Sunday 4 September 2011

A Couple Of Things That Shocked Me

The first piece of information that shocked me was received when walking up Giant Tree Hill (the real name of the road) with my mother Meg. I was very young, I'm not sure how young, but young enough not to know about death. And it was at this moment that I decided to ask my mum what death was, no doubt in response to something that she had said. She explained that people go to the sky. I asked 'And then they come back?' because anything else was inconceivable but, it turned out to my surprise, they never came back. Never, ever. At first I thought she was joking, the thought made me feel sick and, all of a sudden, life was no longer the exceptionally pleasant thing that it had been.
 
I was then shocked a couple of years later to learn that plants think, at least that was the claim made on a Radio 4 program to which my mother was listening. This news bothered me, the implications were astounding and I thought of all those poor plants which I myself had murdered but my mother reassured me and told me that it probably wasn't true. My mum always had Radio 4 tuned in, and still does.

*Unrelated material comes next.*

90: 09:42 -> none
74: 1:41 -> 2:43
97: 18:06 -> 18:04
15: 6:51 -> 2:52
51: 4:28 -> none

Shortly afterwards I was swinging on a garden swing in the summer sunshine and I contemplated the infinity of space. I had never considered it before but I found it very amusing to try to picture infinity. I clearly remember staring at a white fence and laughing to myself.

I must have been seven when I learned my third shocking fact because, by this time, we were no longer living in Stanmore, on the outskirts of North London, but in a Royal Air Force base by the village of Wyton near Huntingdon (we'd move away a couple of years later to Bracknell near Reading and then, when I was thirteen, we'd move, by coincidence, back to Huntingdon again.)

In Wyton the RAF gave us quite a grand house. I remember standing beside my mother in the cool of the pantry looking at a tin decorated with reproductions of the biscuits which had once been found inside. Each biscuit had a different naïve design adorned on it with colourful icing. I loved that biscuit tin.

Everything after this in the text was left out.